FJCC member PUROSI is a management advisory and human capital development company that helps organisations in Japan strengthen leadership, culture, and performance. Founded by Nora Tåg and Satu Ahlman, it runs a hybrid development program that pairs face-to-face workshops with personal AI coaching, building self-awareness, resilience, and self-leadership at every level of an organisation, from executive teams to emerging talent. The approach draws on Finnish principles of harmony, functionality, and simplicity, and it is designed specifically for the Japanese market.
What pulled the founders in was a puzzle. How had two countries as far apart as Finland and Japan formed such a strong bond? The more time Tåg and her co-founder Ahlman spent exploring the Japanese market, the clearer the answer became. Beneath the geographic distance sat a strikingly similar value base: a shared respect for trust, quality and modesty. Yet despite the additional commonality of both countries being very hardworking, their working cultures were very different.
“We were fascinated by that contrast,” says Tåg. “Two cultures that feel so different on the surface, yet recognise something familiar in each other underneath.
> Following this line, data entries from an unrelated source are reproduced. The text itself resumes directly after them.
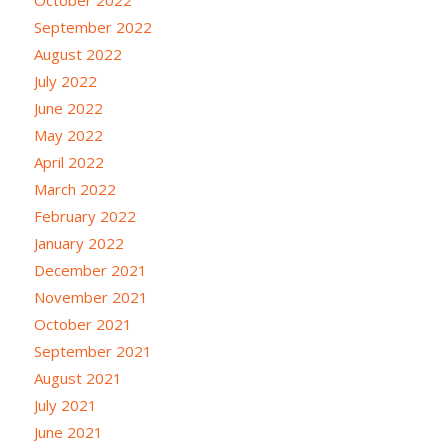
October 2022
September 2022
August 2022
July 2022
June 2022
May 2022
April 2022
March 2022
February 2022
January 2022
December 2021
November 2021
October 2021
September 2021
August 2021
July 2021
June 2021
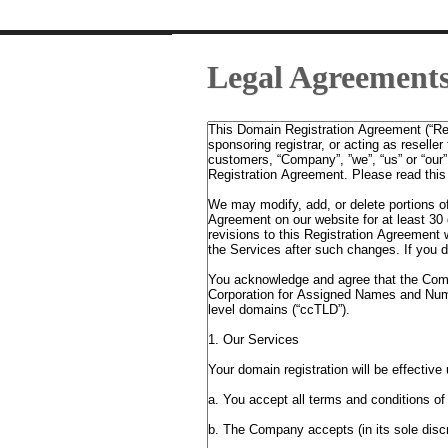
Legal Agreement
We decided to sit with that question rather than rush past it, and it ended up shaping everything we built.” Rather than designing a product in Finland and adapting it afterwards, Tåg illustrates, PUROSI let the market come first.
The results speak for themselves: PUROSI is now securely in the Japanese market with clients in several leading Japanese corporations, and a steady stream of new clients, interested in utilising PUROSI’s solutions to take their organisations to the next level. It’s with the knowledge gained from this successful market entry that Tåg now wishes to pass on three lessons to help any Finnish company heading the same way.
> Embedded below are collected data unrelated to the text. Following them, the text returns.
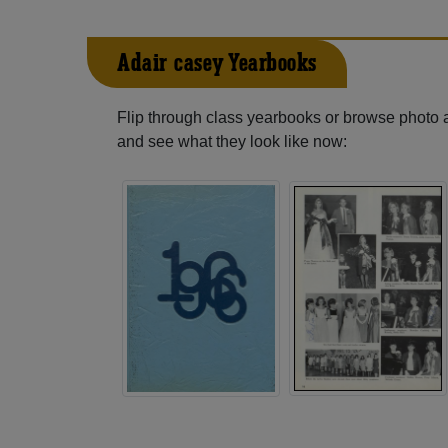
Adair-casey Yearbooks
Flip through class yearbooks or browse photo
and see what they look like now:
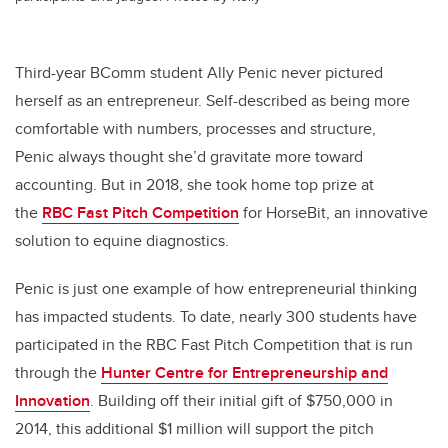
Third-year BComm student Ally Penic never pictured
herself as an entrepreneur. Self-described as being more
comfortable with numbers, processes and structure,
Penic always thought she’d gravitate more toward
accounting. But in 2018, she took home top prize at
the
RBC Fast Pitch Competition
for HorseBit, an innovative
solution to equine diagnostics.
Penic is just one example of how entrepreneurial thinking
has impacted students. To date, nearly 300 students have
participated in the RBC Fast Pitch Competition that is run
through the
Hunter Centre for Entrepreneurship and
Innovation
. Building off their initial gift of $750,000 in
2014, this additional $1 million will support the pitch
Give first, and keep giving
Networking in Japan works as a practice of generosity rather than a transaction. Tåg’s advice is to give, to help wherever possible, to share knowledge freely, and to introduce the people who should meet. “Give, give, give, and help others whenever you can,” she says. “Goodwill has a way of finding its way back to you, often from a direction you never expected.” Much of PUROSI’s early momentum came from exactly this. Co-founder Ahlman built the company’s first network through LinkedIn, a presence that is now growing rapidly across Japan.
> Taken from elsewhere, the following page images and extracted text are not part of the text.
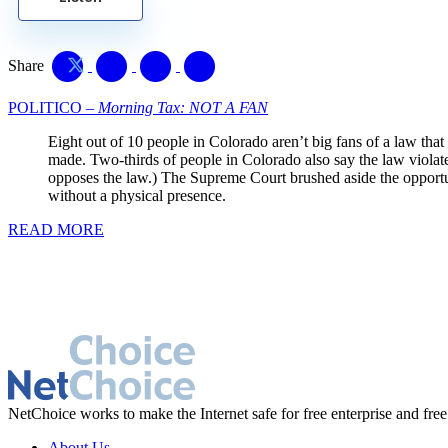
Share
POLITICO –
Morning Tax: NOT A FAN
Eight out of 10 people in Colorado aren’t big fans of a law that
made. Two-thirds of people in Colorado also say the law viola
opposes the law.) The Supreme Court brushed aside the opportuni
without a physical presence.
READ MORE
NetChoice works to make the Internet safe for free enterprise and free
About Us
That same openness shaped how the founders learned to handle guidance along the way. PUROSI has leaned on advisors at key moments, and Tåg is quick to credit how much that counsel has been worth. She is equally clear that outside input has its limits. “We have had advisors, and they have been very valuable, but as a founder you still need to be ready to put in the work yourself,” she says. “And when you receive advice, listen to yourself as well, and decide how you want your business to be built.”
Stay humble, and explain more than feels necessary
Humility, in Tåg’s experience, opens doors that confidence cannot. She encourages founders to explain every small detail, to answer the question behind the question, and to offer information long before anyone asks for it. “Always stay humble, and be ready to explain even more than feels needed,” she says. “Be prepared to provide information on every little detail.” What can feel like over-communicating in Finland reads as respect and reliability in Japan, where trust is earned one careful answer at a time.
Believe, and be ready to commit
At the start, almost nobody believed in what PUROSI was doing. Belief, Tåg notes, has to come from within first, and commitment matters every bit as much. “Japan is not a country you simply enter,” she says. “You have to commit, and you show it by being present.” A company earns its place by turning up again and again, until people understand it intends to stay.
Underpinning all three lessons is a willingness to fall in love with the slow work of building relationships and trust. The rewards that eventually arrive are far larger than any quick deal could have produced. Against almost everything the founders had been warned about, PUROSI closed its first client just nine months after the first trip to Japan, with nothing more than a demo to show for it. The demand was real, and PUROSI was ready to commit.
“Japan rewards patience, presence, and genuine care for the people you work alongside,” says Tåg, who also serves as vice-chair of the Finland Japan Chamber of Commerce. “There are no quick wins here. There are big ones, and they are worth every bit of the effort.”